I have to analyse data files that have the following format:
Each row corresponds to 1 day and the field logic is: $1 is the date,
followed by 24 value/flag pairs, representing measurements at 01:00,
02:00 ... 24:00 of the respective day. In short:
<date> <val1> <flag1> <val2> <flag2> ... <val24> <flag24>
Some test data is available at:
http://cdrtest.eionet.europa.eu/at/eea/colqleaoq/envrwlbtw/AT0001A0000100100hour.1-1-1990.31-12-2004/manage_document
I have to sum up the values (per day and only valid data, i.e. with
flag>0) in order to calculate the mean. That's not too difficult.
However, I also need to know what the "maximum data gap" is, i.e. the
longest period with successive invalid measurements (i.e values with
flag<=0)
My current code looks like this:
{
date=$1
for (i=1;i<=24;i++)
if ($(i*2+1)>0){
num_valid++
sum+=$(i*2)
} else {
# find out what the max_gap for this row is
}
if (num_valid>13 && max_gap<=6){
print date,sum/num_valid,1
} else {
# print something else
}
}
Could someone help me with the max_gap logic?
Thanks, Hermann
I'd have written the loop just a little differently, so instead of this:
for (i=1;i<=24;i++)
if ($(i*2+1)>0){
num_valid++
sum+=$(i*2)
}
I'd do this:
for (i=3;i<=NF;i+=2)
if ($i){
num_valid++
sum+=$(i-1)
}
because I think it's clearer (and I expect it's also more efficient but
I dobn't care so much about that).
Given that, it's an easy tweak to get the gap (assuming by "gap" you
mean number of intervals):
for (i=3;i<=NF;i+=2)
if ($i){
num_valid++
sum+=$(i-1)
last_valid = i
} else {
this_gap = (i - last_valid) / 2
max_gap = (this_gap > max_gap ? this_gap : max_gap)
}
Regards,
Ed.
My approach was based on the thought that the i-value should always be
equal to the time (hour) the measurement stands for.

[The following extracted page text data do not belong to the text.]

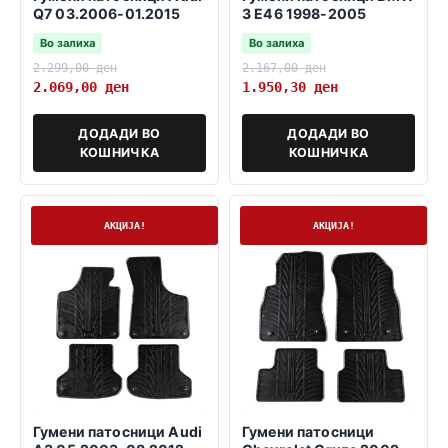
Q7 03.2006-01.2015
3 E46 1998-2005
Во залиха
Во залиха
2.299,00
ден
2.167,00
ден
2.069,00
ден
1.950,30
ден
ДОДАДИ ВО
ДОДАДИ ВО
КОШНИЧКА
КОШНИЧКА
На залиха
На залиха
АКЦИЈА!
АКЦИЈА!
Гумени патосници Audi
Гумени патосници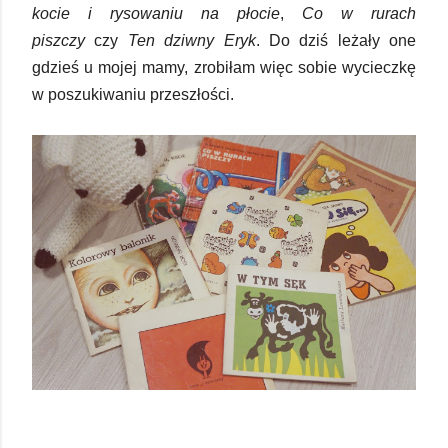
kocie i rysowaniu na płocie
,
Co w rurach
piszczy
czy
Ten dziwny Eryk
. Do dziś leżały one
gdzieś u mojej mamy, zrobiłam więc sobie wycieczkę
w poszukiwaniu przeszłości.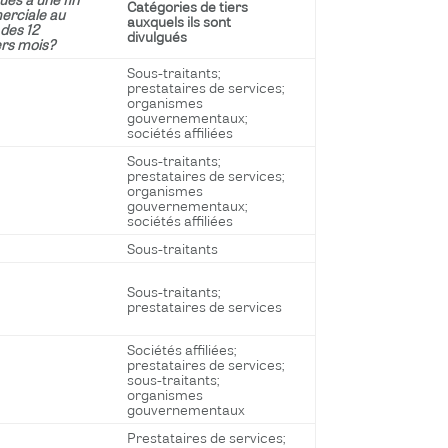
Catégories de tiers
rciale au
auxquels ils sont
des 12
divulgués
ers mois?
Sous-traitants;
prestataires de services;
organismes
gouvernementaux;
sociétés affiliées
Sous-traitants;
prestataires de services;
organismes
gouvernementaux;
sociétés affiliées
Sous-traitants
Sous-traitants;
prestataires de services
Sociétés affiliées;
prestataires de services;
sous-traitants;
organismes
gouvernementaux
Prestataires de services;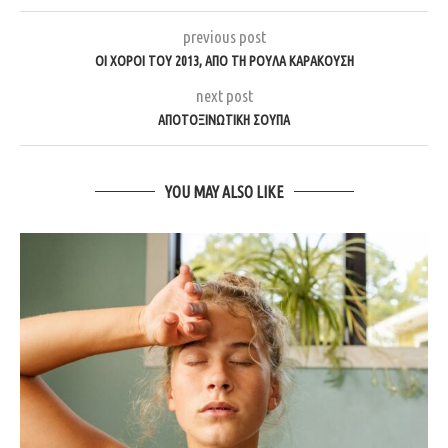
previous post
ΟΙ ΧΟΡΟΊ ΤΟΥ 2013, ΑΠΌ ΤΗ ΡΟΎΛΑ ΚΑΡΑΚΟΎΣΗ
next post
ΑΠΟΤΟΞΙΝΩΤΙΚΉ ΣΟΎΠΑ
YOU MAY ALSO LIKE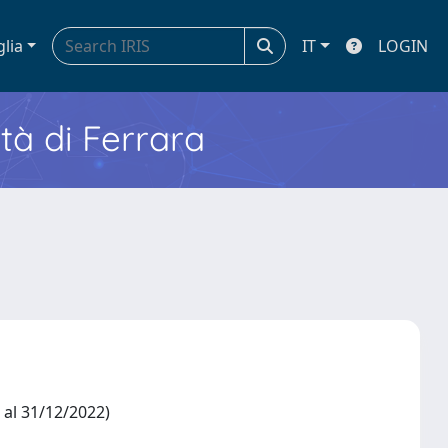
glia
IT
LOGIN
ità di Ferrara
2 al 31/12/2022)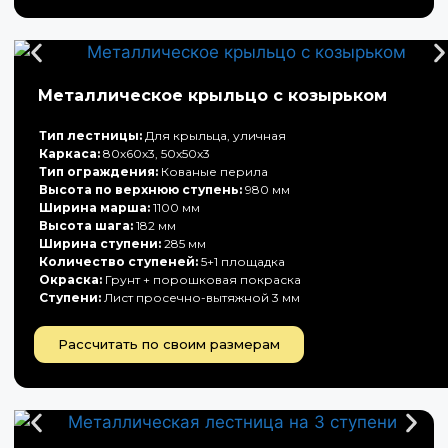
Металлическое крыльцо с козырьком
Тип лестницы:
Для крыльца, уличная
Каркаса:
80х60х3, 50х50х3
Тип ограждения:
Кованые перила
Высота по верхнюю ступень:
980 мм
Ширина марша:
1100 мм
Высота шага:
182 мм
Ширина ступени:
285 мм
Количество ступеней:
5+1 площадка
Окраска:
Грунт + порошковая покраска
Ступени:
Лист просечно-вытяжной 3 мм
Рассчитать по своим размерам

E.g. i=1, then I
loop over the value/flag for 01:00H which are fields $2/$3 in my
records.
>
> Given that, it's an easy tweak to get the gap (assuming by "gap" you
> mean number of intervals):
Correct. The intervals are the 24 hours of a day in my case.
>
> for (i=3;i<=NF;i+=2)
> if ($i){
> num_valid++
> sum+=$(i-1)
> last_valid = i
> } else {
> this_gap = (i - last_valid) / 2
> max_gap = (this_gap > max_gap ? this_gap : max_gap)
> }
>
It looks to me that in a row with 1 bad value first and then 23
successive good values, the result would be this_gap = ( 3 - 0) /2 =
1.5 ?
I will try out at home and perhaps blend your code with mine.
Thanks, Hermann
>
> I'd have written the loop just a little differently, so instead of this:
> ...
I took lines from both, my original code and yours. The best properly
working solution I was able to produce is:
{
num_valid=0
sum_valid=0
last_valid=0
this_gap=0
max_gap=0
date=$1
for (i=1;i<=24;i++)
if ($(i*2+1)>0){
num_valid++
sum_valid+=$(i*2)
last_valid = i
} else {
this_gap = (i - last_valid)
max_gap = (this_gap > max_gap ? this_gap : max_gap)
}
if (num_valid>=13 && max_gap<=6){
print date,sum_valid/num_valid,1,num_valid,max_gap
} else {
print date,(num_valid?sum_valid/num_valid):0),-9,num_valid,max_gap
}
}
I still can't believe that one needs so much code to find out that e.g.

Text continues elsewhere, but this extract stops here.